Dáil debates
Wednesday, 5 November 2008
Training Programmes: Motion (Resumed)
8:00 pm
Leo Varadkar (Dublin West, Fine Gael)
During my contribution yesterday I noted that Ireland was losing one job every ten minutes. I now need to correct that statement because given today's figures, Ireland is losing a job every three minutes and I include in that Saturdays, Sundays, the evening time and holidays. That is an extraordinary statistic. During the time this debate has taken, 65 people have been made unemployed. Today the seasonally adjusted figure for the live register is 260,000, which is much worse than I thought it would be and I am accused of being a prophet of doom. At 6.7% we are getting very close to the EU average and I believe it is now a certainty that by Christmas we will overtake the EU average in terms of unemployment. Already 16 out of the 27 EU countries have lower unemployment than we do. It is certain that we will be ahead of the EU average quite soon. I believe it is a certainty that we will overtake France, Italy and Germany in the next six months. Those are countries we once considered to be high-unemployment countries.

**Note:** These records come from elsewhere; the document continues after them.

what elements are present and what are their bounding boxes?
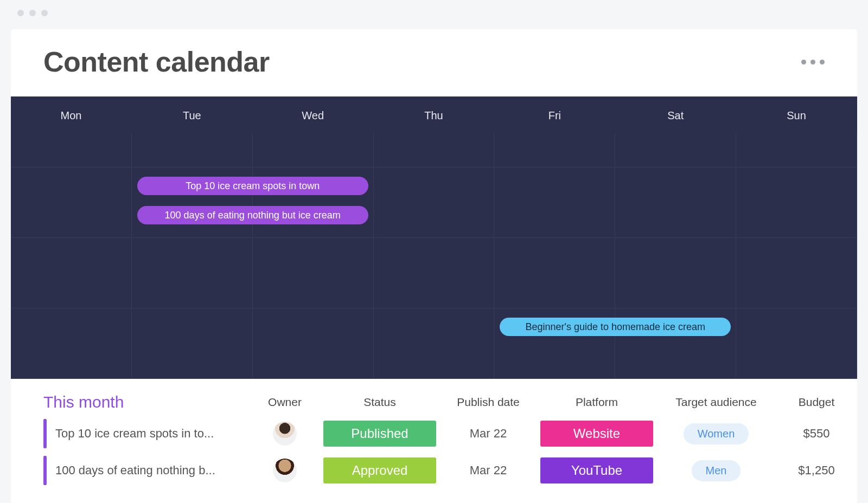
calendar-event[interactable]: Beginner's guide to homemade ice cream [500, 318, 731, 336]
audience-chip[interactable]: Women [684, 423, 749, 444]
calendar-cell[interactable] [374, 308, 495, 379]
table-row[interactable]: Top 10 ice cream spots in to... Publishe… [43, 419, 825, 448]
page-title: Content calendar [43, 46, 270, 78]
calendar-cell[interactable] [615, 238, 736, 308]
section-title-this-month: This month [43, 393, 250, 411]
platform-badge[interactable]: Website [540, 421, 653, 447]
calendar-cell[interactable] [11, 133, 132, 167]
calendar-cell[interactable] [132, 133, 253, 167]
weekday-header: Sat [615, 96, 736, 133]
calendar: MonTueWedThuFriSatSun Top 10 ice cream s… [11, 96, 857, 379]
column-header-publish[interactable]: Publish date [439, 396, 537, 409]
weekday-header: Tue [132, 96, 253, 133]
task-name[interactable]: Top 10 ice cream spots in to... [55, 427, 214, 441]
weekday-header: Sun [736, 96, 857, 133]
weekday-header: Fri [494, 96, 615, 133]
calendar-cell[interactable] [615, 167, 736, 238]
weekday-header: Thu [374, 96, 495, 133]
calendar-cell[interactable] [374, 133, 495, 167]
table-row[interactable]: 100 days of eating nothing b... Approved… [43, 456, 825, 485]
owner-avatar[interactable] [273, 422, 297, 446]
calendar-event[interactable]: Top 10 ice cream spots in town [137, 177, 368, 195]
audience-chip[interactable]: Men [692, 460, 741, 481]
calendar-cell[interactable] [374, 238, 495, 308]
calendar-cell[interactable] [11, 238, 132, 308]
window-traffic-lights [17, 10, 48, 16]
column-header-owner[interactable]: Owner [250, 396, 320, 409]
calendar-cell[interactable] [132, 238, 253, 308]
calendar-cell[interactable] [494, 133, 615, 167]
column-header-platform[interactable]: Platform [537, 396, 656, 409]
row-color-bar [43, 456, 47, 485]
calendar-cell[interactable] [374, 167, 495, 238]
owner-avatar[interactable] [273, 459, 297, 482]
calendar-cell[interactable] [11, 308, 132, 379]
calendar-cell[interactable] [615, 133, 736, 167]
column-header-budget[interactable]: Budget [776, 396, 857, 409]
budget-value[interactable]: $1,250 [776, 463, 857, 478]
weekday-header: Wed [253, 96, 374, 133]
calendar-event[interactable]: 100 days of eating nothing but ice cream [137, 206, 368, 224]
budget-value[interactable]: $550 [776, 427, 857, 441]
calendar-cell[interactable] [494, 238, 615, 308]
row-color-bar [43, 419, 47, 448]
calendar-cell[interactable] [494, 167, 615, 238]
calendar-cell[interactable] [11, 167, 132, 238]
status-badge[interactable]: Published [323, 421, 436, 447]
column-header-audience[interactable]: Target audience [656, 396, 776, 409]
calendar-cell[interactable] [253, 308, 374, 379]
calendar-cell[interactable] [253, 238, 374, 308]
publish-date[interactable]: Mar 22 [439, 427, 537, 441]
calendar-cell[interactable] [132, 308, 253, 379]
calendar-cell[interactable] [736, 133, 857, 167]
publish-date[interactable]: Mar 22 [439, 463, 537, 478]
calendar-cell[interactable] [736, 238, 857, 308]
calendar-cell[interactable] [736, 308, 857, 379]
platform-badge[interactable]: YouTube [540, 457, 653, 483]
status-badge[interactable]: Approved [323, 457, 436, 483]
calendar-cell[interactable] [253, 133, 374, 167]
more-menu-button[interactable] [801, 60, 825, 65]
calendar-cell[interactable] [736, 167, 857, 238]
column-header-status[interactable]: Status [320, 396, 439, 409]
weekday-header: Mon [11, 96, 132, 133]
task-name[interactable]: 100 days of eating nothing b... [55, 463, 215, 478]
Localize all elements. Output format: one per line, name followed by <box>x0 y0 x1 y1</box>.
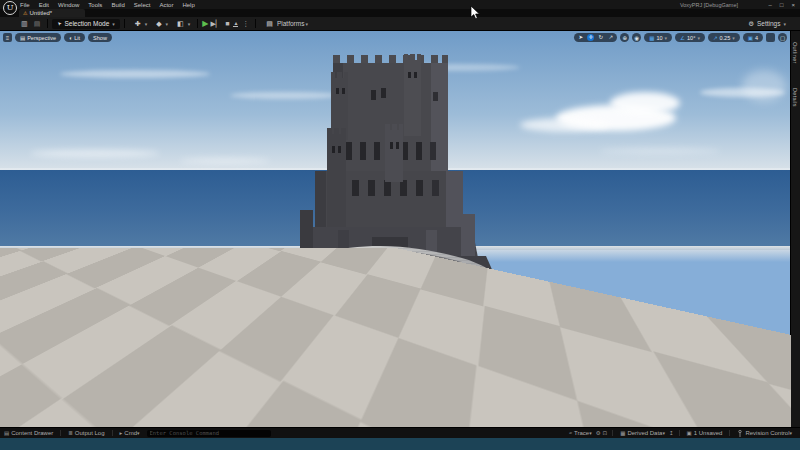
viewport-toolbar-right: ➤ ✛ ↻ ↗ ⊕ ◉ ▦ 10 ▾ ∠ 10° ▾ ↗ 0.25 ▾ ▣ 4 … <box>574 33 787 42</box>
cmd-dropdown[interactable]: ▸ Cmd ▾ <box>120 430 140 436</box>
revision-control-dropdown[interactable]: Revision Control ▾ <box>737 430 792 437</box>
chevron-down-icon: ▾ <box>662 430 665 436</box>
grid-snap-icon: ▦ <box>649 35 654 41</box>
cmd-icon: ▸ <box>120 430 123 436</box>
trace-icon: ≈ <box>569 430 572 436</box>
output-log-label: Output Log <box>75 430 105 436</box>
play-options-kebab[interactable]: ⋮ <box>242 20 249 28</box>
minimize-button[interactable]: – <box>769 2 772 8</box>
menu-item-tools[interactable]: Tools <box>88 2 102 8</box>
transform-tools: ➤ ✛ ↻ ↗ <box>574 33 617 42</box>
menu-item-select[interactable]: Select <box>134 2 151 8</box>
viewport-toolbar-left: ≡ ▤ Perspective ◐ Lit Show <box>3 33 112 42</box>
chevron-down-icon: ▾ <box>137 430 140 436</box>
unreal-logo-icon[interactable]: U <box>3 1 17 15</box>
lit-icon: ◐ <box>69 35 72 41</box>
select-tool-button[interactable]: ➤ <box>577 34 584 41</box>
title-bar: File Edit Window Tools Build Select Acto… <box>0 0 800 9</box>
selection-mode-label: Selection Mode <box>64 20 109 27</box>
show-flags-dropdown[interactable]: Show <box>88 33 112 42</box>
blueprint-icon: ◆ <box>156 20 161 28</box>
level-viewport[interactable]: ≡ ▤ Perspective ◐ Lit Show ➤ ✛ ↻ ↗ ⊕ ◉ ▦… <box>0 30 791 427</box>
output-log-button[interactable]: ≣ Output Log <box>68 430 104 436</box>
rotate-tool-button[interactable]: ↻ <box>597 34 604 41</box>
chevron-down-icon: ▾ <box>697 35 700 41</box>
quick-add-dropdown[interactable]: ✚ ▾ <box>132 20 147 28</box>
lit-label: Lit <box>74 35 80 41</box>
camera-icon: ▣ <box>748 35 753 41</box>
skip-frame-button[interactable]: ▶▏ <box>210 20 221 28</box>
add-icon: ✚ <box>135 20 141 28</box>
menu-item-help[interactable]: Help <box>182 2 194 8</box>
menu-item-file[interactable]: File <box>20 2 30 8</box>
snapshot-icon[interactable]: ⊡ <box>603 430 608 436</box>
camera-speed-control[interactable]: ▣ 4 <box>743 33 763 42</box>
menu-item-build[interactable]: Build <box>111 2 124 8</box>
console-command-input[interactable] <box>150 430 268 436</box>
content-drawer-icon: ▤ <box>4 430 9 436</box>
tab-untitled-level[interactable]: ⚠ Untitled* <box>19 9 85 17</box>
window-title: VoxyPRJ [DebugGame] <box>680 2 738 8</box>
chevron-down-icon: ▾ <box>112 21 115 27</box>
chevron-down-icon: ▾ <box>783 21 786 27</box>
viewport-scene[interactable] <box>0 30 791 427</box>
save-icon[interactable]: ▥ <box>21 20 28 28</box>
gear-icon[interactable]: ⚙ <box>596 430 601 436</box>
rotation-snap-control[interactable]: ∠ 10° ▾ <box>675 33 705 42</box>
derived-data-dropdown[interactable]: ▦ Derived Data ▾ <box>620 430 665 436</box>
move-tool-button[interactable]: ✛ <box>587 34 594 41</box>
view-mode-dropdown[interactable]: ◐ Lit <box>64 33 85 42</box>
perspective-label: Perspective <box>27 35 56 41</box>
viewport-options-menu[interactable]: ≡ <box>3 33 12 42</box>
castle-actor[interactable] <box>282 54 494 274</box>
angle-icon: ∠ <box>680 35 685 41</box>
menu-bar: File Edit Window Tools Build Select Acto… <box>20 0 195 9</box>
tab-details[interactable]: Details <box>792 88 798 107</box>
blueprints-dropdown[interactable]: ◆ ▾ <box>153 20 168 28</box>
perspective-icon: ▤ <box>20 35 25 41</box>
tab-label: Untitled* <box>29 10 52 16</box>
maximize-viewport-button[interactable]: ▢ <box>778 33 787 42</box>
grid-snap-control[interactable]: ▦ 10 ▾ <box>644 33 672 42</box>
content-drawer-label: Content Drawer <box>11 430 53 436</box>
status-bar: ▤ Content Drawer ≣ Output Log ▸ Cmd ▾ ≈ … <box>0 427 800 438</box>
scale-snap-value: 0.25 <box>720 35 731 41</box>
select-cursor-icon: ➤ <box>56 20 63 27</box>
menu-item-edit[interactable]: Edit <box>39 2 49 8</box>
maximize-button[interactable]: □ <box>780 2 784 8</box>
viewport-stats-button[interactable] <box>766 33 775 42</box>
unsaved-status-button[interactable]: ▣ 1 Unsaved <box>687 430 723 436</box>
surface-snap-button[interactable]: ◉ <box>632 33 641 42</box>
trace-dropdown[interactable]: ≈ Trace ▾ <box>569 430 592 436</box>
output-log-icon: ≣ <box>68 430 73 436</box>
perspective-dropdown[interactable]: ▤ Perspective <box>15 33 61 42</box>
stop-button[interactable]: ■ <box>225 20 229 27</box>
unsaved-warning-icon: ⚠ <box>23 10 27 16</box>
main-toolbar: ▥ ▤ ➤ Selection Mode ▾ ✚ ▾ ◆ ▾ ◧ ▾ ▶ ▶▏ … <box>0 17 800 31</box>
close-button[interactable]: × <box>791 2 795 8</box>
selection-mode-dropdown[interactable]: ➤ Selection Mode ▾ <box>52 19 120 29</box>
cinematics-icon: ◧ <box>177 20 184 28</box>
content-drawer-button[interactable]: ▤ Content Drawer <box>4 430 53 436</box>
play-button[interactable]: ▶ <box>202 19 208 28</box>
status-bar-right: ≈ Trace ▾ ⚙ ⊡ ▦ Derived Data ▾ ↥ ▣ 1 Uns… <box>565 430 796 437</box>
scale-tool-button[interactable]: ↗ <box>607 34 614 41</box>
window-controls: – □ × <box>769 0 795 9</box>
cinematics-dropdown[interactable]: ◧ ▾ <box>174 20 190 28</box>
scale-snap-control[interactable]: ↗ 0.25 ▾ <box>708 33 740 42</box>
tab-outliner[interactable]: Outliner <box>792 42 798 64</box>
menu-item-window[interactable]: Window <box>58 2 79 8</box>
menu-item-actor[interactable]: Actor <box>159 2 173 8</box>
grid-snap-value: 10 <box>656 35 662 41</box>
content-browser-icon[interactable]: ▤ <box>34 20 41 28</box>
eject-button[interactable]: ▲ <box>233 20 238 27</box>
chevron-down-icon: ▾ <box>305 21 308 27</box>
mouse-cursor <box>470 6 481 20</box>
camera-speed-value: 4 <box>755 35 758 41</box>
chevron-down-icon: ▾ <box>789 430 792 436</box>
settings-dropdown[interactable]: ⚙ Settings ▾ <box>748 20 786 28</box>
upload-icon[interactable]: ↥ <box>669 430 674 436</box>
revision-control-label: Revision Control <box>745 430 789 436</box>
world-coordinate-button[interactable]: ⊕ <box>620 33 629 42</box>
platforms-dropdown[interactable]: ▤ Platforms ▾ <box>263 20 308 28</box>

While international factors certainly affect this downturn, all those countries are also on planet earth and are affected by the same international criteria. In the United States unemployment is at a five-year high, but in Ireland it is at a ten-year high. In Germany unemployment is at a 16-year low, but in Ireland it is at a ten-year high. There can be no question about the depths to which we have sunk compared with other countries, big and small, open and closed economies alike.
I see a certain parallel in the Government's attitude to the recession, which initially was described by the then Minister for Enterprise, Trade and Employment, Deputy Martin, as a welcome correction. It then became a downturn and eventually a slowdown. After many months of denial the ERSI pretty much forced the Government to abandon its denial and accept there is a recession. Then of course we had panic. The same has occurred with the public finances. We were told that it was not that bad, the fundamentals of the economy were sound, we had a very low national debt and, as we were not borrowing that much it was acceptable to borrow money for capital resources, etc. Then suddenly the Government had to accept the real problem and now, according to the Taoiseach, it is the worst situation for 100 years, which again is panic. That is a total exaggeration. It is not the worst situation for 100 years. It is probably the worst situation for 25 years but not 100 years.
I see the same kind of attitude of denial from Government. While unemployment is increasing in all sectors the Government claims it is not that bad and that it was much higher 11 or 12 years ago when the country was a very different place. I expect that unemployment levels will hit 300,000 by approximately February or March and perhaps 350,000 by the end of next year. Then, of course, a year too late, there will be panic and the Government will propose solutions that will not work at that stage. That has been its approach to economic and social policy for many years.
The Government has made a bad situation worse. The national wage agreement cannot now be afforded and I do not believe it will be paid. Again there will be a panicked response in a few months' time when the Government will suddenly announce it will not pay it after all, having pretended it would pay it for several months. That will have a knock-on effect on the cost of labour in the private sector which will also be asked to meet these increases even though it cannot do so.
The Government has mistakenly decided to cut back the apprenticeship system even though this is one thing FÁS does well. There is a failure to reform FÁS. I accept that FÁS does some good work. Any organisation that spends €1 billion must do some good work. I make no criticism of people who participate in FÁS schemes. However, I criticise the way that FÁS is managed. I am not ashamed to make that criticism despite the fact that some of the Members opposite seem to go out of their way to defend FÁS and the vested interests that protect it. This is an organisation that is subject to a Committee of Public Accounts inquiry, a Comptroller and Auditor General inquiry and a Garda fraud investigation. We should not be ashamed, afraid or embarrassed to say there is something seriously wrong with that organisation.